We finally got to the house. I wasn't sure on what part of the county we were in, but I knew it was pretty far out. It had taken long enough to get there. I could hear the screams from inside as soon as I opened the door. One medic had grabbed the monitor, one the Auto-Pulse, and I had the jump bag. They were way ahead of me. Winding through the garage and into the living room brought me a great deal of shock.
A man lay on the carpet, trying to die. He was overweight, in his late fifties or older, his shirt was raised up a bit probably from the compressions, and his skin was just not right. I've never seen skin colored like that. It was like somebody had removed the pink and tan colors, and replaced them with ash and blue. His eyes were open and fixed and he was staring at me, but I don't think he knew it. His tongue was parting his lips. His wife screamed his name behind us, but I couldn't tell you what she was saying.
What kept me moving, I will never know. That image could have frozen me for a lifetime. My preceptor was doing compressions, the other medic was setting up a BVM and bagging him. I starting piecing together the monitor. The pads weren't already attached and I felt dumb setting it up, but there was nothing else for me to do. I wasn't touching that Auto-Pulse. It was the one piece of equipment my preceptor knew I wasn't familiar with, and it was the one piece that we had decided we would "get to later." Later was happening sooner than either of us had predicted.
The medic with the BVM wanted to set up to defib and tube, so I took over airway. Immediately, I noticed the breaths weren't making it into the airway. It was that tongue. The tongue was blocking his airway. I had never threw an airway adjunct before either. First time for everything. I was surprised at how easily the OPA slid in. The other medic had attached the defib pads and my preceptor had the Auto-Pulse halfway ready. The monitor wanted us to shock.

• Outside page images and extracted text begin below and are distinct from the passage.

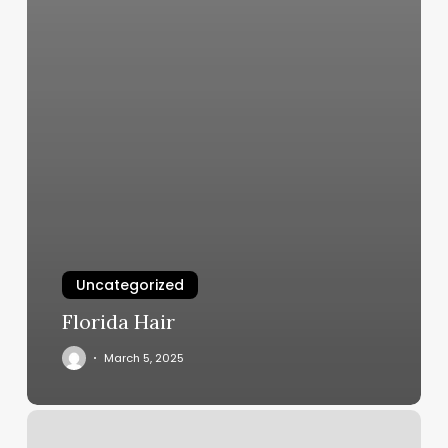
Uncategorized
Florida Hair
March 5, 2025
Joy
Spa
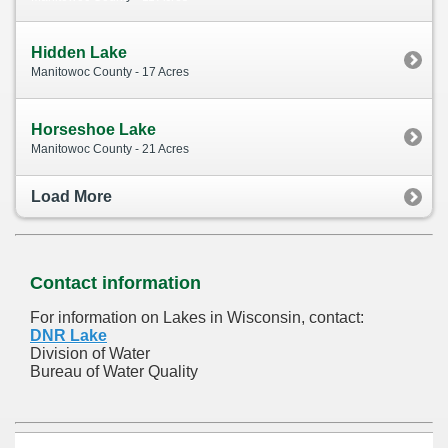
Hidden Lake
Manitowoc County - 17 Acres
Horseshoe Lake
Manitowoc County - 21 Acres
Load More
Contact information
For information on Lakes in Wisconsin, contact:
DNR Lake
Division of Water
Bureau of Water Quality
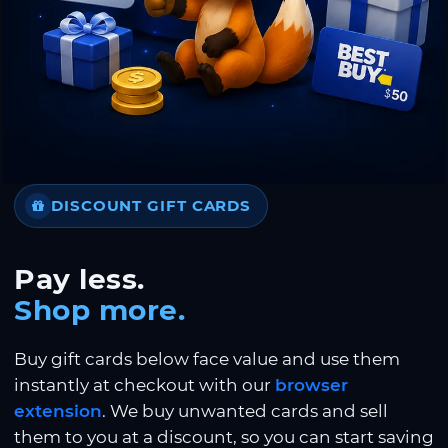
DISCOUNT GIFT CARDS
Pay less.
Shop more.
Buy gift cards below face value and use them
instantly at checkout with our
browser
extension
. We buy unwanted cards and sell
them to you at a discount, so you can start saving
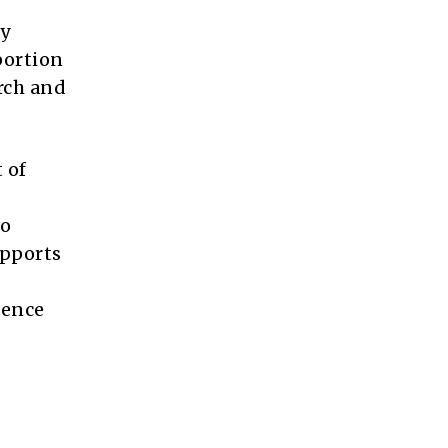
ty
portion
arch and
 of
to
upports
ience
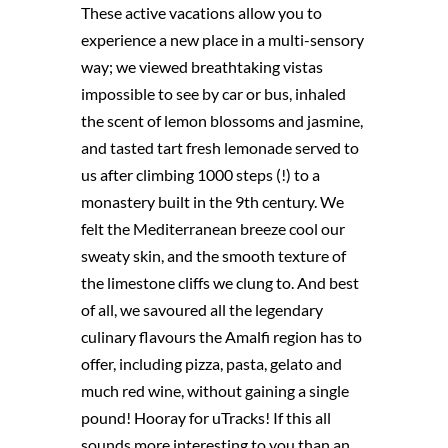
These active vacations allow you to
experience a new place in a multi-sensory
way; we viewed breathtaking vistas
impossible to see by car or bus, inhaled
the scent of lemon blossoms and jasmine,
and tasted tart fresh lemonade served to
us after climbing 1000 steps (!) to a
monastery built in the 9th century. We
felt the Mediterranean breeze cool our
sweaty skin, and the smooth texture of
the limestone cliffs we clung to. And best
of all, we savoured all the legendary
culinary flavours the Amalfi region has to
offer, including pizza, pasta, gelato and
much red wine, without gaining a single
pound! Hooray for uTracks! If this all
sounds more interesting to you than an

"I'm clear. You're clear. We're all clear." I didn't know people actually said that exact phrase. The medic at the monitor hit the shock button and the man's arms flopped like he was lazily reaching for the ceiling.
That man didn't make it. Another crew arrived, the Auto-Pulse performed it's compressions, and we took a trip to the local ER. The ER Doc had him pronounced after being in there for less than 30 minutes. The medic who was with us didn't take it so well. He had gotten a pulse in the back of the truck on the way there. It was faint, it was irregular, and it didn't last, but he got it. It was his fifth code since he had become a medic just a few months ago.
I wanted to write this down. It's important to me to remember. We learn from our past experiences and the experiences of others. Although this didn't happen long ago, I could have written it at any time and it would still been as vivid in my mind.
I'll have to say that those medics I rode with that night certainly fit the bill for Big Damn Heroes. It doesn't matter whether you save the victim you're trying to help, what matters is that you try your best to save them.